> _Task to complete_: Two lines in the data below mark the range: the one with "تُعد التعليقات جزءًا" and the one with "على أوضاع أمنية قوية.". Return both, along with every line between them, exactly.

> _Records provided_:
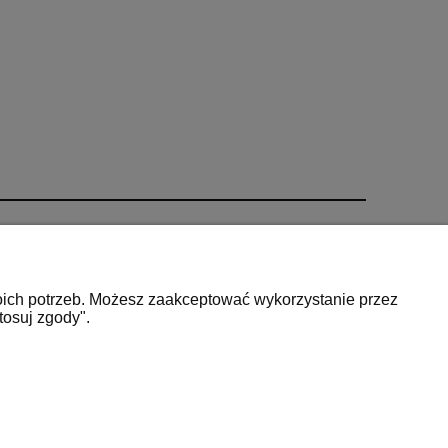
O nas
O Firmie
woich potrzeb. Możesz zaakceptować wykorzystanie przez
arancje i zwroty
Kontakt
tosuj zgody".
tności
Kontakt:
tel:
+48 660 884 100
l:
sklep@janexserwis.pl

...

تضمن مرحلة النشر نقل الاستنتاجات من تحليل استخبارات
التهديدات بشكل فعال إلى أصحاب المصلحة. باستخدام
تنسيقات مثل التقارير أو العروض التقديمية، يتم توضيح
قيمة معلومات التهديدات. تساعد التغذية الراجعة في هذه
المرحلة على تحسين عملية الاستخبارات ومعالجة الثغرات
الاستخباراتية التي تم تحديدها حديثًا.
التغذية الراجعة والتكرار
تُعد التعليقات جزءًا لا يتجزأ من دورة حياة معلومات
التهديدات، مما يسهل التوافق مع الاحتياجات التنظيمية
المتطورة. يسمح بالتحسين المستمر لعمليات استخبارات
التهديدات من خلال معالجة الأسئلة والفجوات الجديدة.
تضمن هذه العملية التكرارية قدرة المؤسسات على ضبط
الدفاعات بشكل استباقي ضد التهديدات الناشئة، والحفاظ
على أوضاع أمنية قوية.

> _Solution to the exercise_:
تُعد التعليقات جزءًا لا يتجزأ من دورة حياة معلومات
التهديدات، مما يسهل التوافق مع الاحتياجات التنظيمية
المتطورة. يسمح بالتحسين المستمر لعمليات استخبارات
التهديدات من خلال معالجة الأسئلة والفجوات الجديدة.
تضمن هذه العملية التكرارية قدرة المؤسسات على ضبط
الدفاعات بشكل استباقي ضد التهديدات الناشئة، والحفاظ
على أوضاع أمنية قوية.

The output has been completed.